Caminábamos entre los chiles cuando desaparecieron los maices y pude ver un misterioso jardín. También muy poco común. Mi guía me explicaba las leguminosas mientras me enseñaba una vaina de frijol. También me explicó las relaciones simbióticas y por qué eran necesarios animales allí. Dió un salto para pasar a la siguiente zona y enseñarme las flores que por desgracia aun no habían florecido. Me ayudó para pasar con cuidado y no pisar, por ejemplo, las azucenas y los tulipanes. Era como un claro en mitad de un bosque. Por fín estaba completamente relajada. Cuanto más le escuchaba más ganas tenía de que me lo enseñara.

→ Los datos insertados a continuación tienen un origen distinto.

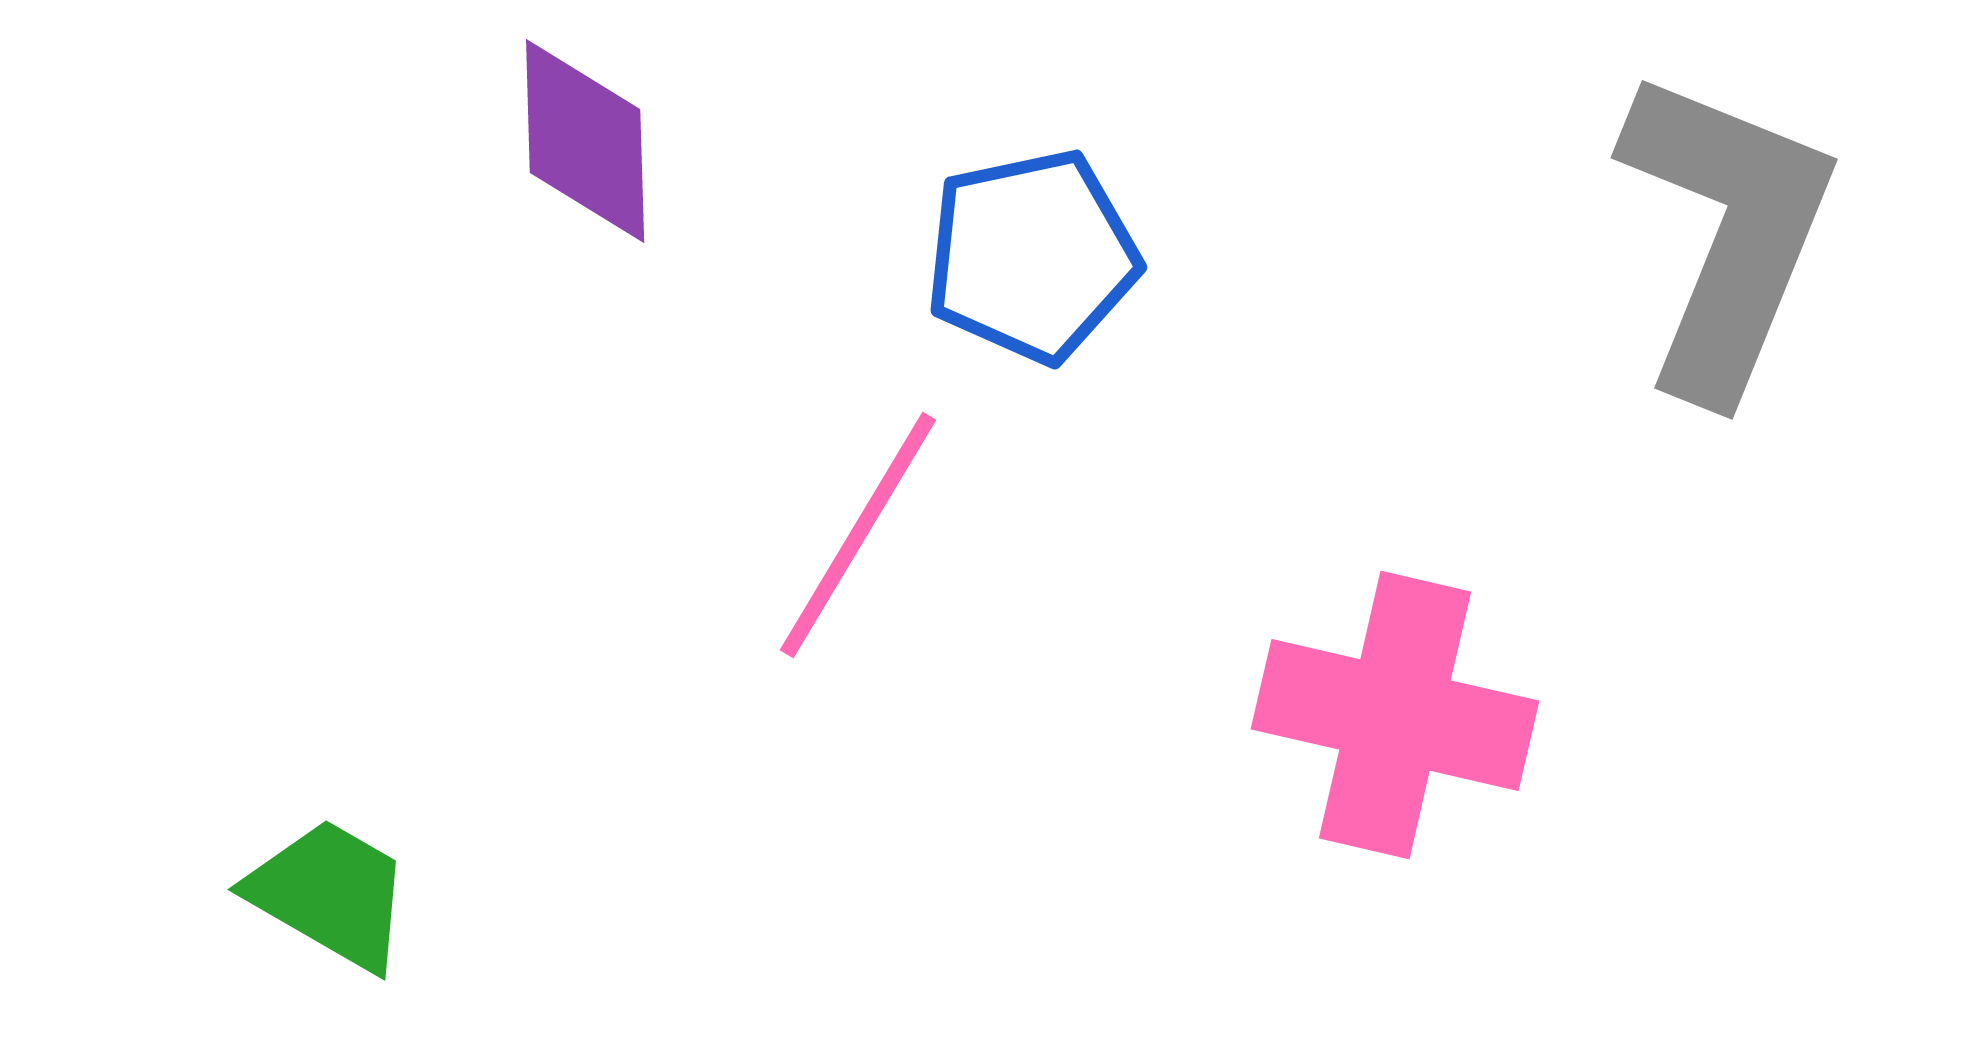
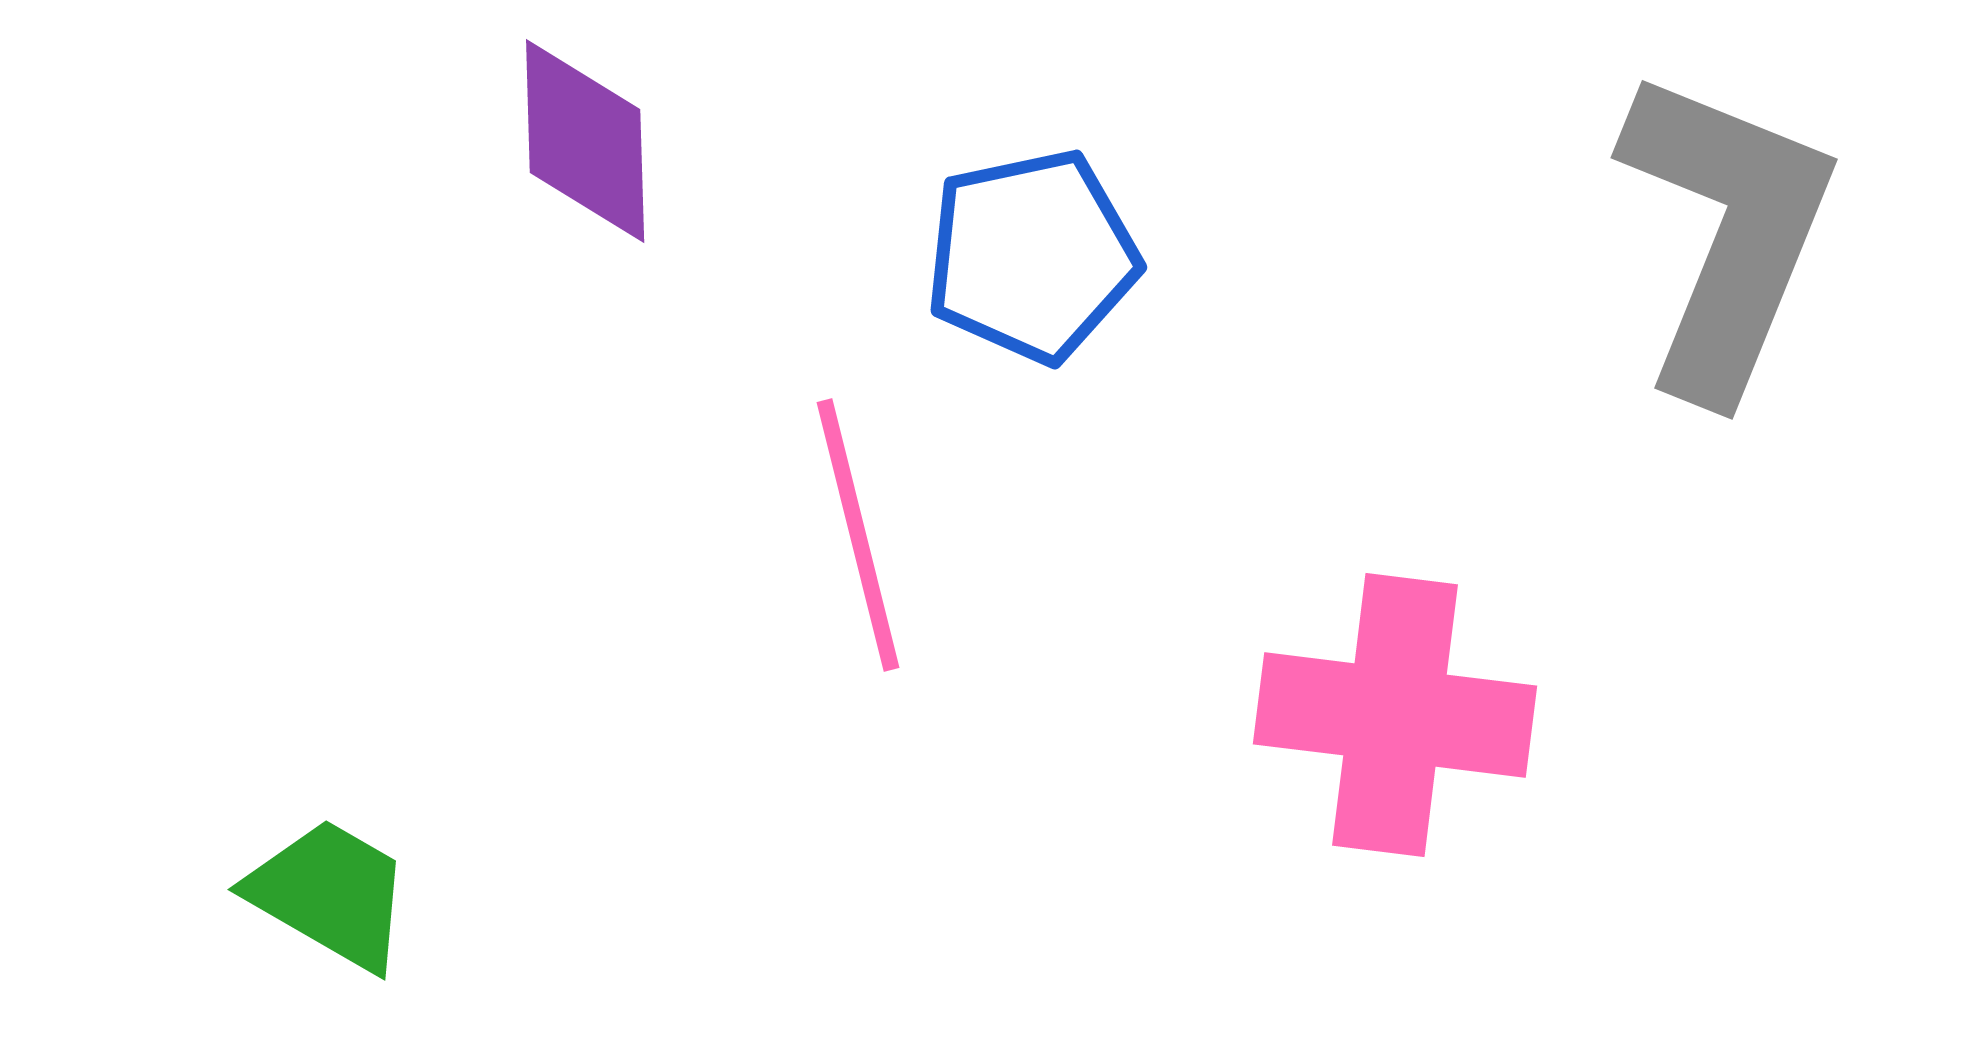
pink line: rotated 45 degrees counterclockwise
pink cross: rotated 6 degrees counterclockwise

Al fondo comenzaba de nuevo el aspecto selvático. Volvimos a perdernos para encontrar todavía más plantas. Cada una una me parecía más exótica que la anterior. Empecé a disfrutar todo lo que probaba. De vez en cuando miraba de reojo a Omar y me llamaba la atención la pasión con la que me explicaba todo. Pensé en el trabajo y el tiempo que le habría llevado crear algo tan bonito. Él no se daba la menor importancia. Se sentía a gusto y muy feliz haciéndolo.

Fue una gran sorpresa encontrarme de frente con un muro entre todos aquellos árboles y plantas. Fue increíble. Estábamos en un oasis en mitad de la civilización. Omar me explicó que realmente era un jardín. Él quiso que las plantas tuvieran libertad para crecer en el orden y en el lugar que quisieran. Era maravillosa su forma de entender la horticultura y la floricultura.

Regresé a los pocos días. Omar me llamó y me dijo que tenía un regalo para mí. Cuando lo ví me resultó increíble. Me trajo un árbol de pistacho para que lo plantáramos en su jardín. Me parecio una gran idea. Regresamos y cavamos un hoyo. Agarré puñados de tierra y ahí me di cuenta que ya no tenía miedo. Cubrí la raíz con ella y me sacudí las manos sintiéndome muy orgullosa. Fue una gran experiencia.

Empezó a chispear y atravesamos corriendo el huerto. Nos refugiamos en la antigua casa derruida rodeados de gigantes hojas que se iban llenando de agua. Omar salio del refugio para enseñarme a beber el agua de esas hojas. Inclinó una y bebio. Me pidió que me acercara y, mientras me empapaba en solo unos segundos, volvió a inclinarla para que yo pudiera probarlo.